Sunday is the most segregated day of the week according to an oft-repeated platitude. Whether that claim is true or not is up for debate. What’s not up for debate is that over the last few years racial tensions have risen in this country. In 2016, in the aftermath of police shootings, two senators, Tim Scott (R-S.C.) and James Lankford (R-Okla.), created a new program called the “Solution Sunday” initiative, with the goal of helping heal the racial divide in America. Earlier this month, Senators Lankford and Scott released a video promoting the initiative.
The gist of Solution Sunday is a simple one: people should make it a point to share a meal on Sundays with someone from a different ethnic background.
While a simple solution, it’s one that many people can easily be involved with, as well as a solution that holds out the hope that people will begin to change on an individual level. Ultimately, true societal change only comes about when individuals change.
Eating together is a great equalizer. It’s an activity that fosters laughter, shared experiences, and meaningful dialogue. It also creates friendships, and, in turn, friendships foster unity. The first African-American chaplain of the U.S. Senate, Barry Black, agrees.
“So I see that kind of potential when people come together over a meal, a common meal, and get to know one another in a way that they probably have never gotten to know another person of that particular ethnicity before,” says Chaplain Black.
In the video, Senator Lankford, a Southern Baptist, explains the genesis of the project:
The birth of Solution Sunday for me was hearing once again the people on the news saying we needed to have a national conversation on race. It comes up often and it most often comes on around when there’s racial tension or when there was a law enforcement shooting of someone that is an African-American male that again this conversation rises up. Is this a racial tension in America that we can resolve, that we should resolve? Of course, we should resolve racial tension in America – and this whole conversation that we should have, this national conversation on race – of course we should, but I think the impression of that is wrong. I think sometimes we think we need to get elected officials and media people and famous people around a big table and have a camera around, and to say they’re going to talk about race and the whole country is going to follow. That’s not how it ever happens.
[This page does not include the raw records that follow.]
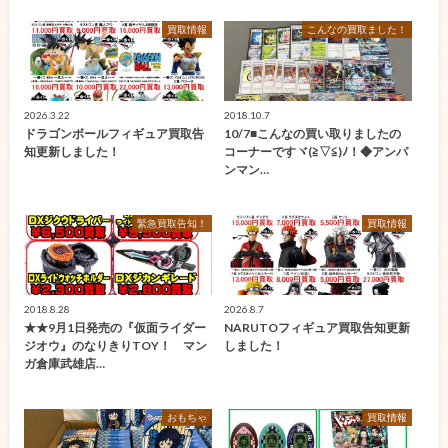
買取情報
こんなの買取ました！
2026.3.22
2018.10.7
ドラゴンボールフィギュア買取告
10/7■こんなの買い取りましたの
知更新しました！
コーナーですヾ(≧▽≦)ﾉ！◆アンパ
ンマン…
緊急買取告知！
買取情報
2018.8.28
2026.8.7
★★9月1日発売の『仮面ライダー
NARUTOフィギュア買取告知更新
ジオウ』のなりきりTOY！ マン
しました！
ガ倉庫武雄店…
おもちゃ
買取情報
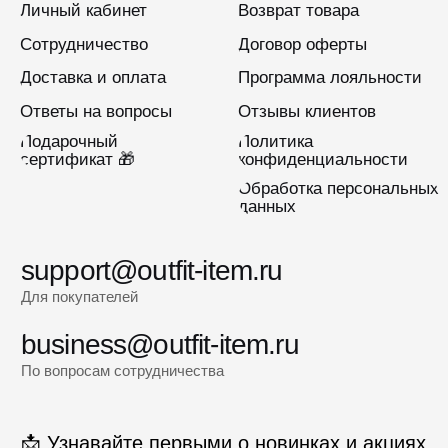
Подписаться
2022-2026 © OUTFIT.ITEM
Разработка сайта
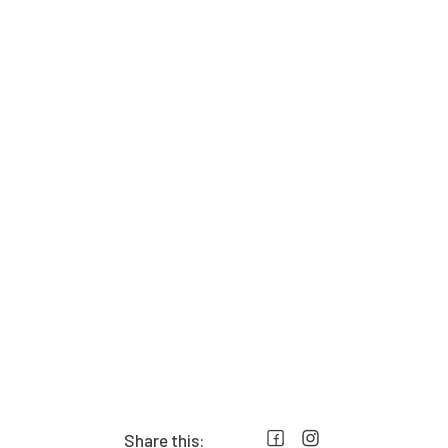
Share this:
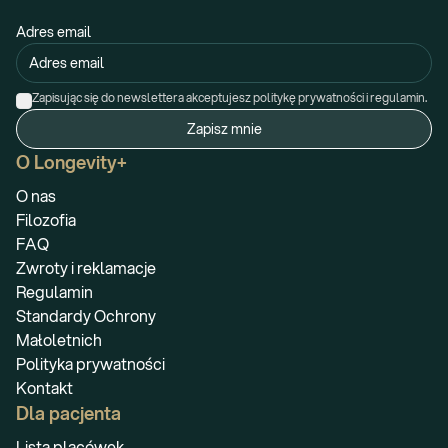
Adres email
Zapisując się do newslettera akceptujesz politykę prywatności i regulamin.
Zapisz mnie
O Longevity+
O nas
Filozofia
FAQ
Zwroty i reklamacje
Regulamin
Standardy Ochrony
Małoletnich
Polityka prywatności
Kontakt
Dla pacjenta
Lista placówek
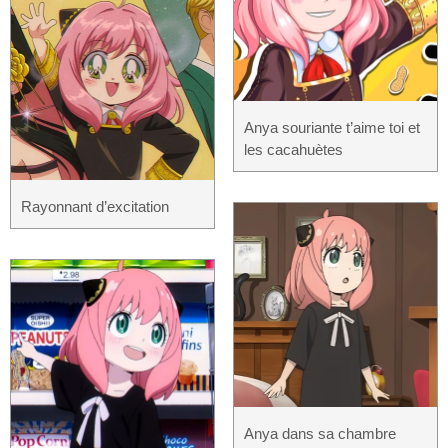
Anya souriante t’aime toi et
les cacahuètes
Rayonnant d’excitation
Anya dans sa chambre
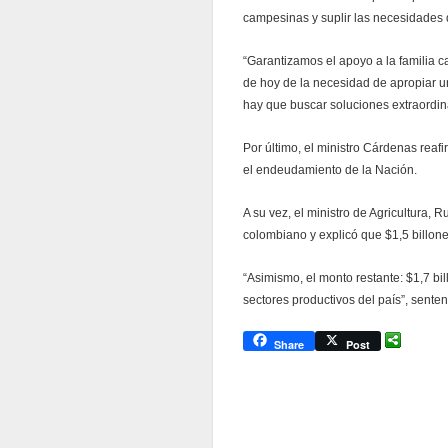
campesinas y suplir las necesidades 
“Garantizamos el apoyo a la familia 
de hoy de la necesidad de apropiar un
hay que buscar soluciones extraordi
Por último, el ministro Cárdenas reaf
el endeudamiento de la Nación.
A su vez, el ministro de Agricultura,
colombiano y explicó que $1,5 billon
“Asimismo, el monto restante: $1,7 bi
sectores productivos del país”, senten
Share
Post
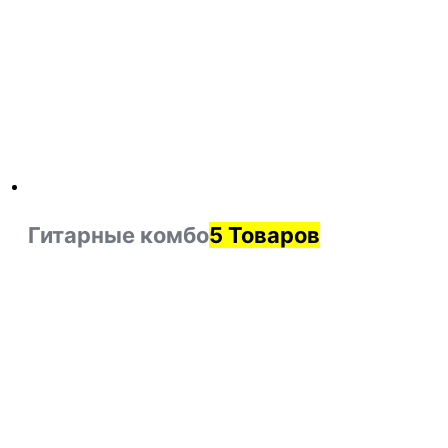
Гитарные комбо
5 Товаров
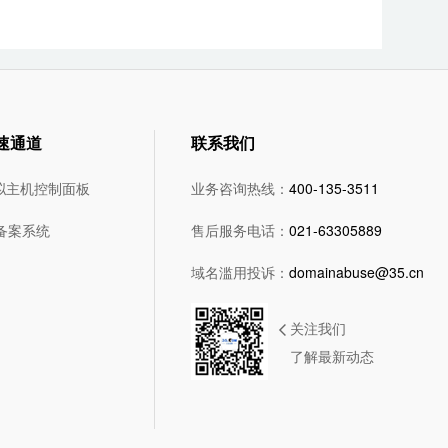
速通道
联系我们
拟主机控制面板
业务咨询热线：
400-135-3511
5备案系统
售后服务电话：
021-63305889
域名滥用投诉：
domainabuse@35.cn
关注我们
了解最新动态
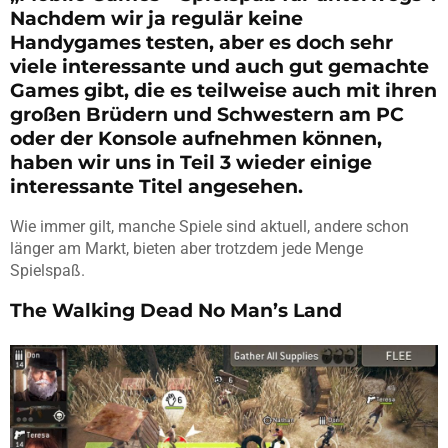
Nachdem wir ja regulär keine
Handygames testen, aber es doch sehr
viele interessante und auch gut gemachte
Games gibt, die es teilweise auch mit ihren
großen Brüdern und Schwestern am PC
oder der Konsole aufnehmen können,
haben wir uns in Teil 3 wieder einige
interessante Titel angesehen.
Wie immer gilt, manche Spiele sind aktuell, andere schon
länger am Markt, bieten aber trotzdem jede Menge
Spielspaß.
The Walking Dead No Man’s Land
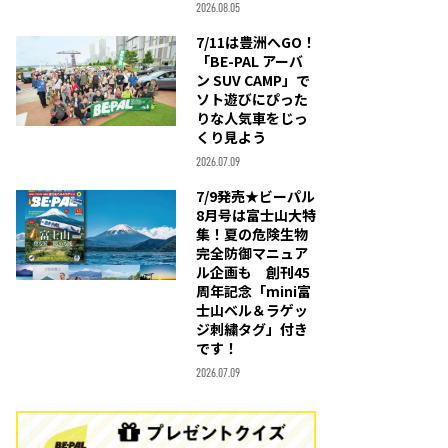
2026.08.05
7/11は豊洲へGO！
「BE-PAL アーバ
ン SUV CAMP」で
ソト遊びにぴった
りな人気車をじっ
くり見よう
2026.07.09
7/9発売★ビーパル
8月号は富士山大特
集！夏の危険生物
完全防御マニュア
ル企画も 創刊45
周年記念「mini富
士山ベル＆ラゲッ
ジ刺繍タグ」付き
です！
2026.07.09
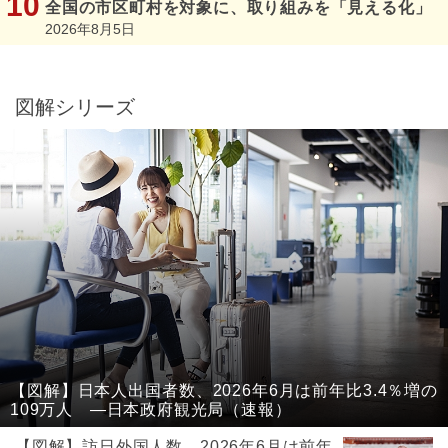
全国の市区町村を対象に、取り組みを「見える化」
2026年8月5日
図解シリーズ
【図解】日本人出国者数、2026年6月は前年比3.4％増の
109万人 ―日本政府観光局（速報）
【図解】訪日外国人数、2026年6月は前年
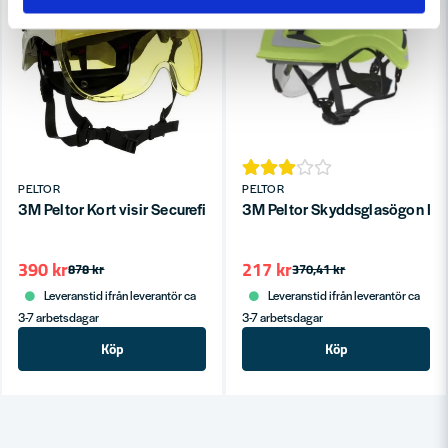
PELTOR
PELTOR
3M Peltor Kort visir Securefit X5SV03-CE Gul (För X5000/X55
3M Peltor Skyddsglasögon In
390 kr
217 kr
878 kr
370,41 kr
Leveranstid ifrån leverantör ca
Leveranstid ifrån leverantör ca
3-7 arbetsdagar
3-7 arbetsdagar
Köp
Köp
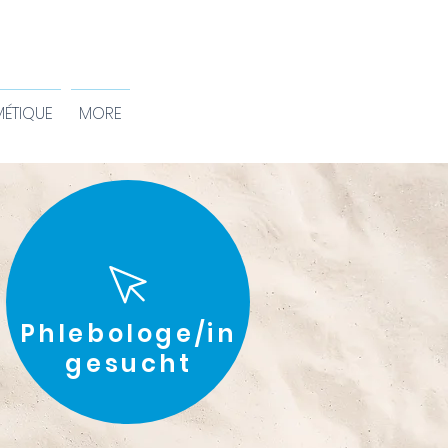
ÉTIQUE
MORE
Phlebologe/in
gesucht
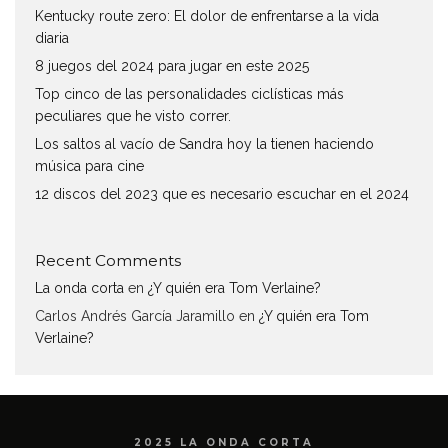
Kentucky route zero: El dolor de enfrentarse a la vida
diaria
8 juegos del 2024 para jugar en este 2025
Top cinco de las personalidades ciclísticas más
peculiares que he visto correr.
Los saltos al vacío de Sandra hoy la tienen haciendo
música para cine
12 discos del 2023 que es necesario escuchar en el 2024
Recent Comments
La onda corta
en
¿Y quién era Tom Verlaine?
Carlos Andrés García Jaramillo
en
¿Y quién era Tom
Verlaine?
2025 LA ONDA CORTA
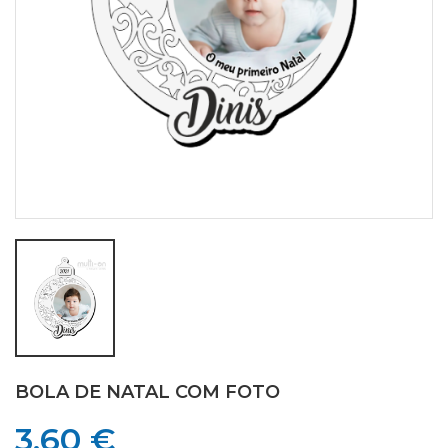
BOLA DE NATAL COM FOTO
3,60 €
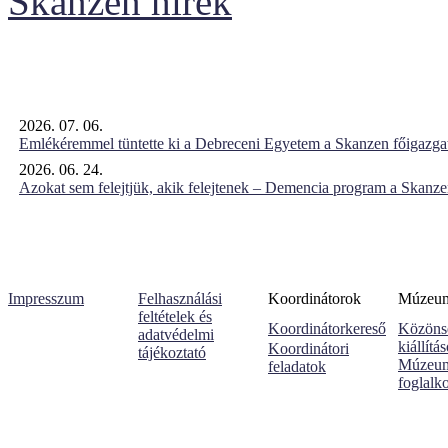
Skanzen hírek
2026. 07. 06.
Emlékéremmel tüntette ki a Debreceni Egyetem a Skanzen főigazgat
2026. 06. 24.
Azokat sem felejtjük, akik felejtenek – Demencia program a Skanz
Impresszum
Felhasználási
Koordinátorok
Múzeumi
feltételek és
Koordinátorkereső
Közöns
adatvédelmi
kiállítá
Koordinátori
tájékoztató
Múzeum
feladatok
foglalk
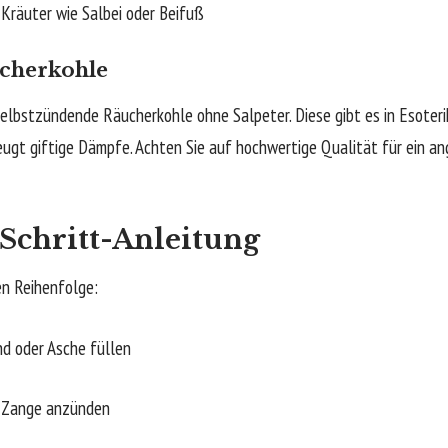
räuter wie Salbei oder Beifuß
ucherkohle
elbstzündende Räucherkohle ohne Salpeter. Diese gibt es in Esoterik
eugt giftige Dämpfe. Achten Sie auf hochwertige Qualität für ein 
-Schritt-Anleitung
en Reihenfolge:
 oder Asche füllen
 Zange anzünden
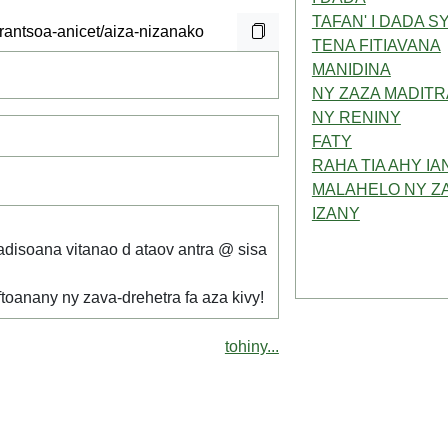
TAFAN' I DADA SY
TENA FITIAVANA
MANIDINA
NY ZAZA MADITR
NY RENINY
FATY
RAHA TIA AHY I
MALAHELO NY Z
IZANY
adisoana vitanao d ataov antra @ sisa
 ftoanany ny zava-drehetra fa aza kivy!
tohiny...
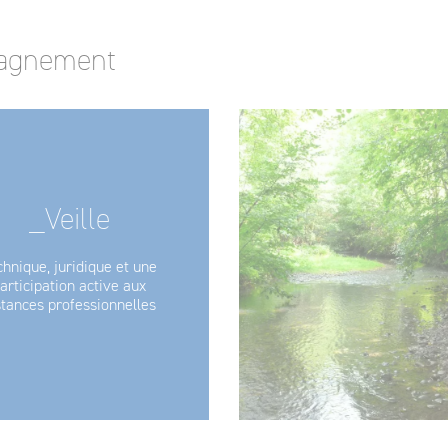
pagnement
_Veille
chnique, juridique et une
articipation active aux
stances professionnelles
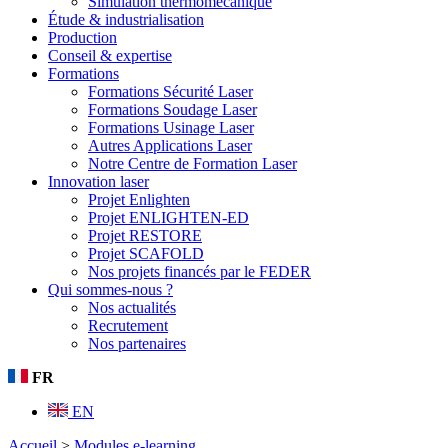
Simulation thermomécanique
Étude & industrialisation
Production
Conseil & expertise
Formations
Formations Sécurité Laser
Formations Soudage Laser
Formations Usinage Laser
Autres Applications Laser
Notre Centre de Formation Laser
Innovation laser
Projet Enlighten
Projet ENLIGHTEN-ED
Projet RESTORE
Projet SCAFOLD
Nos projets financés par le FEDER
Qui sommes-nous ?
Nos actualités
Recrutement
Nos partenaires
FR
EN
Accueil
>
Modules e-learning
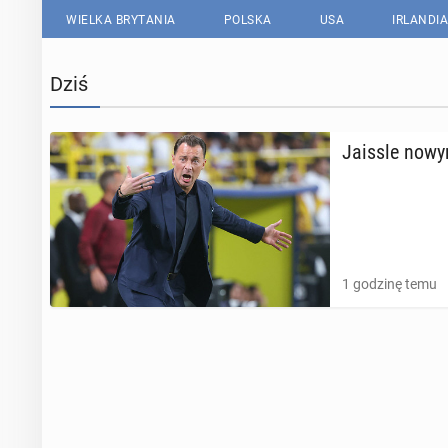
WIELKA BRYTANIA
POLSKA
USA
IRLANDIA
Dziś
Jaissle nowym
1 godzinę temu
Senator Scott points out how many of us tend to gravitate toward people who look like we do and sound like we do. “What [Solution Sunday] asks is for those folks who come from that homogenous pool to take a step out of it and venture into someone else’s territory and learn as much as you possibly can about someone else,” he adds. “I’d say lean in. Don’t just dip your toe into it.”
“I tell folks all the time,” Senator Lankford said. “‘I think the only way that we’ll get all the issues on the table is if we get all of our feet under the same table.'”
It’s no surprise that such a down-home and obvious (should be obvious) solution comes from two senators who are deeply grounded in their faith. The Bible teaches that we’re all made in the Image of God. Because of that, we have the ability to listen, empathize, and understand each other. As Senators Scott and Lankford recognize, that requires actually getting to know one another. There are few better ways to get to know someone than to share a meal together.